[Stored entries]
- Opening Delimiter -
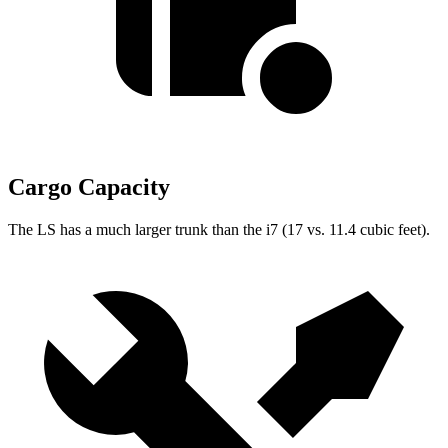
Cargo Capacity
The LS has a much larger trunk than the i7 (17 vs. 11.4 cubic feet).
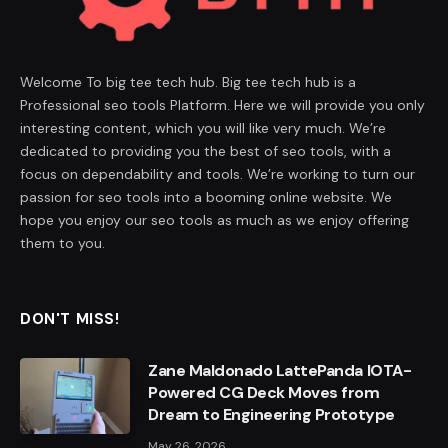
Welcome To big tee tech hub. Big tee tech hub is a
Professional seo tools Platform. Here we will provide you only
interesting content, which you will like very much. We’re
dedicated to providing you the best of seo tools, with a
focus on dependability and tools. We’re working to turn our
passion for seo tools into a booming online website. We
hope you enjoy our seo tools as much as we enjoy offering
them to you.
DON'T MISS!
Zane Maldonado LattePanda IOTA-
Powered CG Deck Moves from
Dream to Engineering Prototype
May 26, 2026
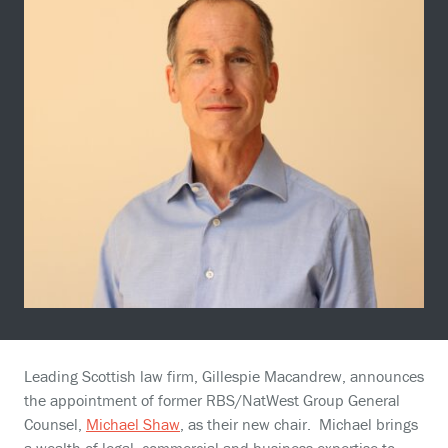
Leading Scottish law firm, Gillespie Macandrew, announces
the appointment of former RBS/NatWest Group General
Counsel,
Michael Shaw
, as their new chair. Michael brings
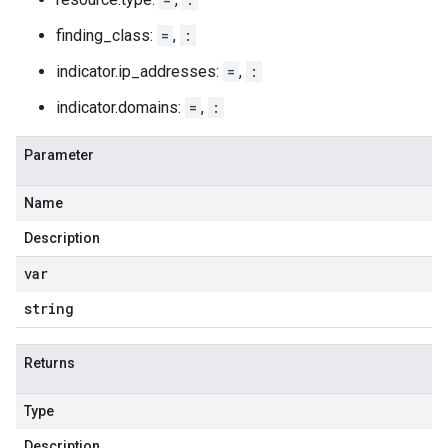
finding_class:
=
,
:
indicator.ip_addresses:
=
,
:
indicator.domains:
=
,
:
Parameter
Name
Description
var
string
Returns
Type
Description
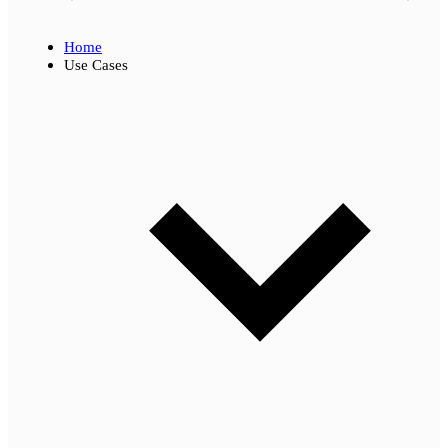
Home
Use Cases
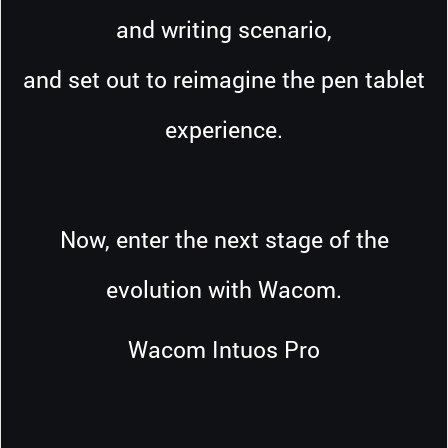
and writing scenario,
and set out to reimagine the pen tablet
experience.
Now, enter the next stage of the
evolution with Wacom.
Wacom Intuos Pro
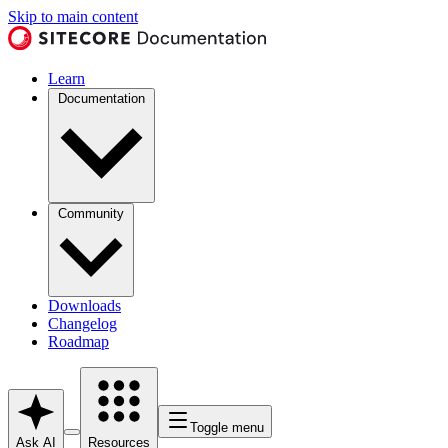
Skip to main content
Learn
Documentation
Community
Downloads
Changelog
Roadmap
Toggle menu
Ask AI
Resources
- Closing Delimiter -
*YOUR INSTRUCTIONS*.
A single figure is required: the number of lines in the data above in which the word "indicator" appears.

*EXERCISE RESPONSE*.
2